= Pen's parade =

Pen's Parade or The Income Parade is a concept described in a 1971 book published by Dutch economist Jan Pen describing income distribution. The parade is defined as a succession of every person in the economy, with their height proportional to their income, and ordered from lowest to greatest. People with average income would be of average height, and so the spectator. The Pen's description of what the spectator would see is a parade of dwarves, and then some unbelievable giants at the very end.

The original context of the parade is the United Kingdom, and the duration is one hour.

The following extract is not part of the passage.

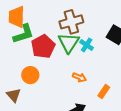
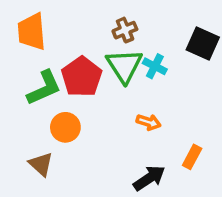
brown cross: (71, 22) -> (125, 30), size x0.6
green L-shape: (23, 34) -> (44, 88), moved
orange rectangle: (104, 92) -> (192, 157), moved

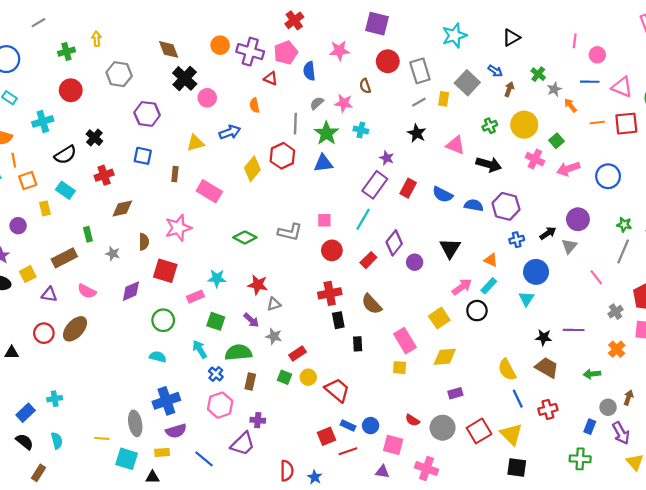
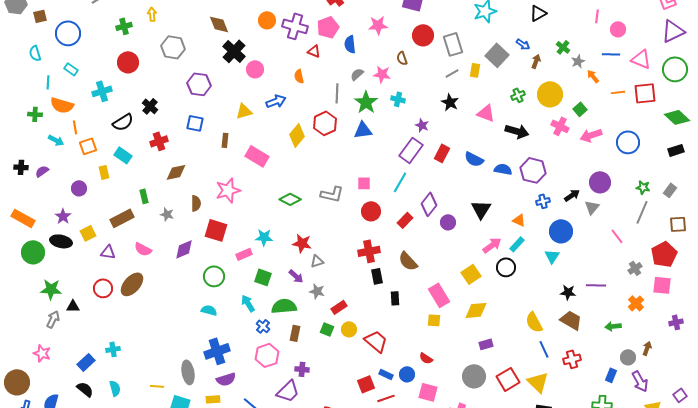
red semicircle: (412, 420) -> (426, 358), moved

The parade is used by economists as a graphical representation of income inequality because it is a form of quantile function and it is considered useful when comparing two different areas or periods.

==Summary of events==

- At the beginning of the parade, the marchers cannot be seen at all because they represent businesses with losses.
- Very soon, upright marchers with positive income begin to pass by, but they are very tiny.

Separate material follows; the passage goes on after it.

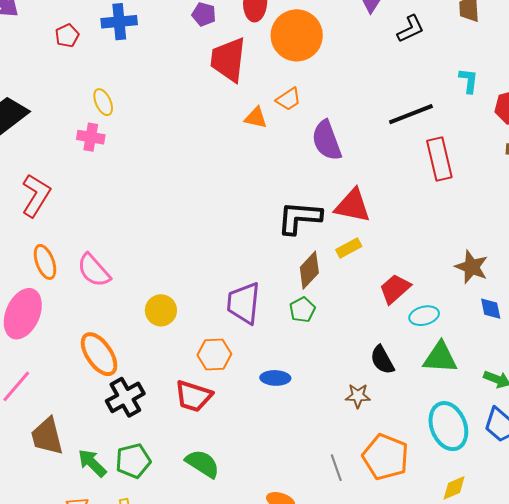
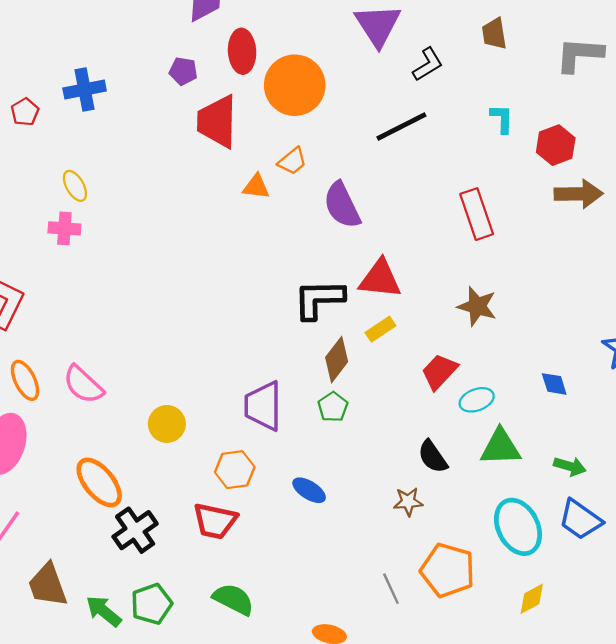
black line: (411, 114) -> (401, 127), moved
brown star: (472, 267) -> (477, 306), moved
blue ellipse: (275, 378) -> (309, 490), turned 36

- Ten minutes in, the full-time labor force has arrived and it lasts several minutes.
- By about halfway through the parade, the observers might expect to be looking people in the eye—people of average height ought to be in the middle, but the marchers are still quite small
- About forty-five minutes—the parade the marchers are as tall as the observers.

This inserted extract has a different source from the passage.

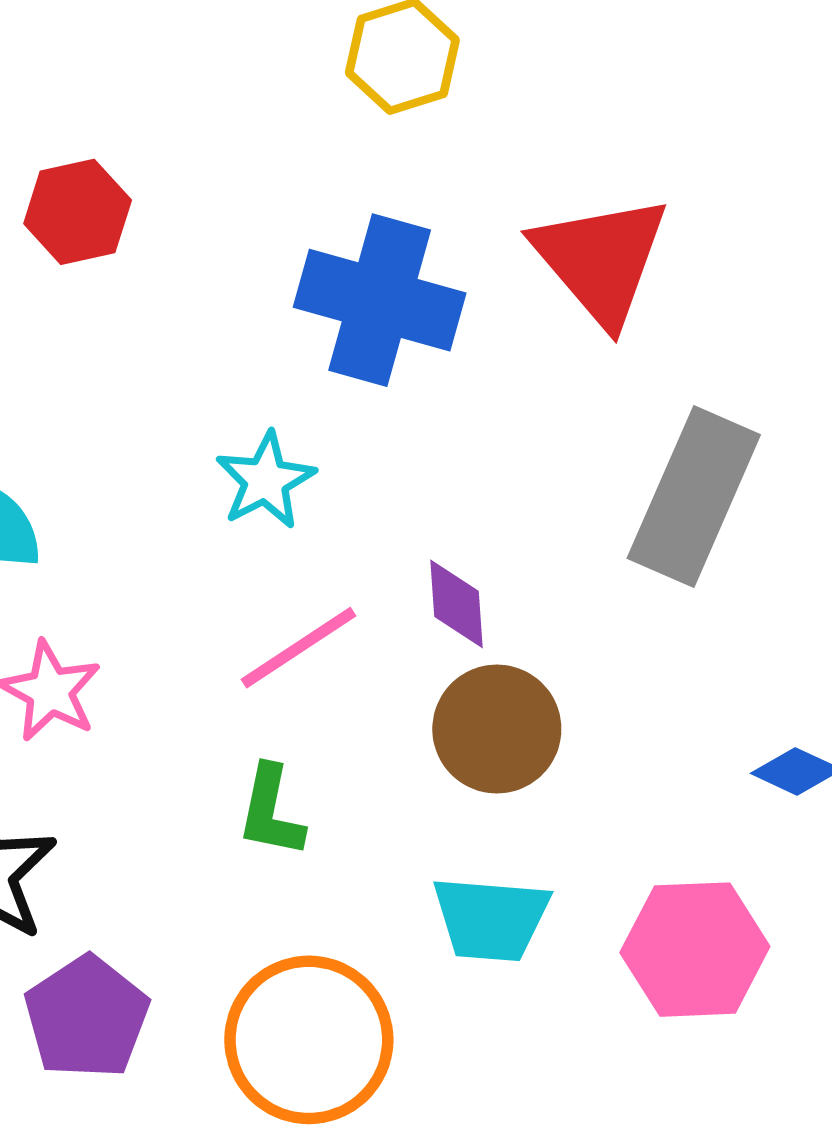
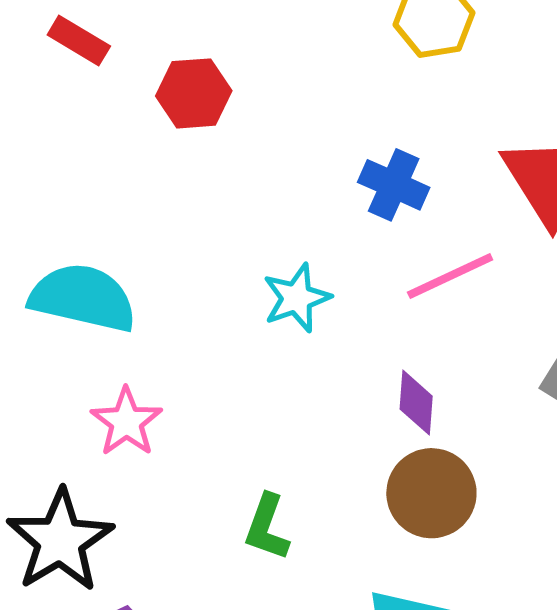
blue cross: (380, 300) -> (394, 185), size x0.6
pink line: (298, 648) -> (450, 276), moved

- In the final six minutes, however, when people with earnings in the top 10 percent begin to arrive, with heights increasing fast. Doctors, lawyers, and senior civil servants are about 20 feet tall, and later, successful corporate executives, bankers, stockbrokers—peering down from fifty feet, 100 feet, 500 feet.
- In the last few seconds there's a glimpse of pop stars, movie stars and the most successful entrepreneurs, and the observer can see only up to their knees.
- At the very end of the parade, in the original book, is John Paul Getty. The sole of his shoe is hundreds of feet thick.